• **THE TASK**
Exactly the lines from the one containing "Retourneren" through the end of the data, and nothing more, should be retyped; pictures stay out.

-------- EXTRACTED DATA

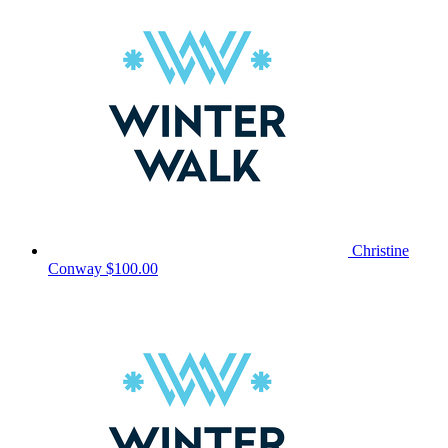
Christine
Conway
$100.00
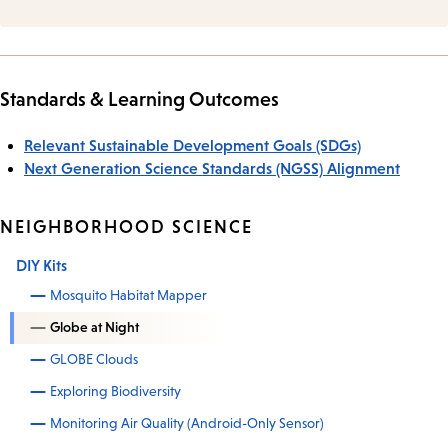
Standards & Learning Outcomes
Relevant Sustainable Development Goals (SDGs)
Next Generation Science Standards (NGSS) Alignment
NEIGHBORHOOD SCIENCE
DIY Kits
Mosquito Habitat Mapper
Globe at Night
GLOBE Clouds
Exploring Biodiversity
Monitoring Air Quality (Android-Only Sensor)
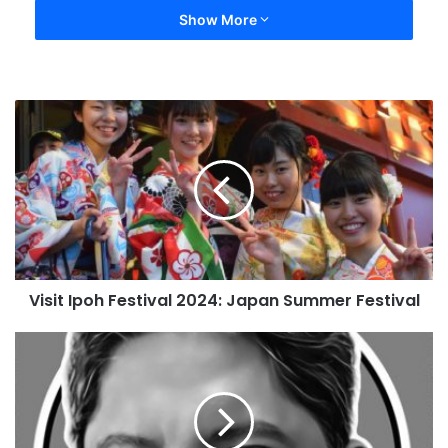
Show More
Visit Ipoh Festival 2024: Japan Summer Festival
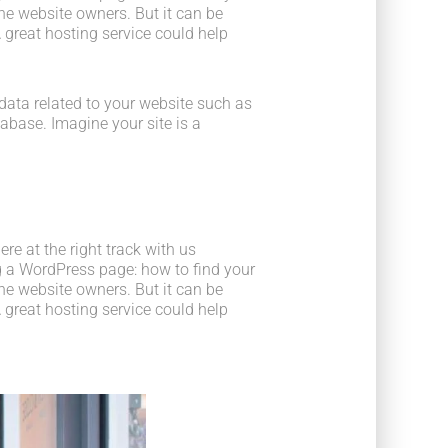
he website owners. But it can be
 great hosting service could help
he data related to your website such as
base. Imagine your site is a
e at the right track with us
 a WordPress page: how to find your
he website owners. But it can be
 great hosting service could help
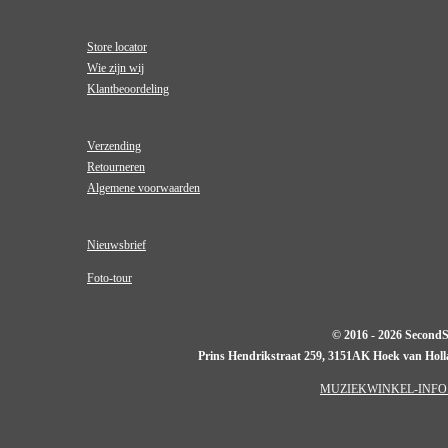
Store locator
Wie zijn wij
Klantbeoordeling
Verzending
Retourneren
Algemene voorwaarden
Nieuwsbrief
Foto-tour
© 2016 - 2026 Second
Prins Hendrikstraat 259, 3151AK Hoek van Hol
MUZIEKWINKEL-INFO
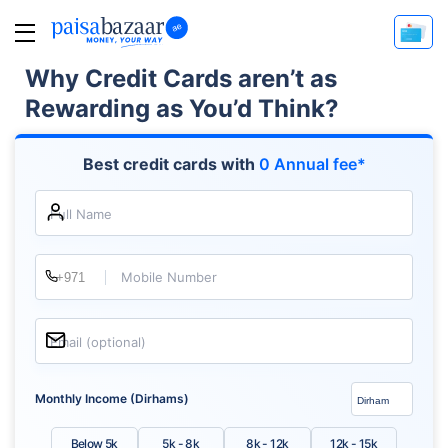
Why Credit Cards aren’t as
Rewarding as You’d Think?
Best credit cards with
0 Annual fee*
Full Name
Mobile Number
Email (optional)
Monthly Income (Dirhams)
Below 5k
5k - 8k
8k - 12k
12k - 15k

----------------

• **RESPONSE TO THIS TASK**
Retourneren
Algemene voorwaarden
Nieuwsbrief
Foto-tour
© 2016 - 2026 Second
Prins Hendrikstraat 259, 3151AK Hoek van Hol
MUZIEKWINKEL-INFO
Why Credit Cards aren’t as
Rewarding as You’d Think?
Best credit cards with
0 Annual fee*
Full Name
Mobile Number
Email (optional)
Monthly Income (Dirhams)
Below 5k
5k - 8k
8k - 12k
12k - 15k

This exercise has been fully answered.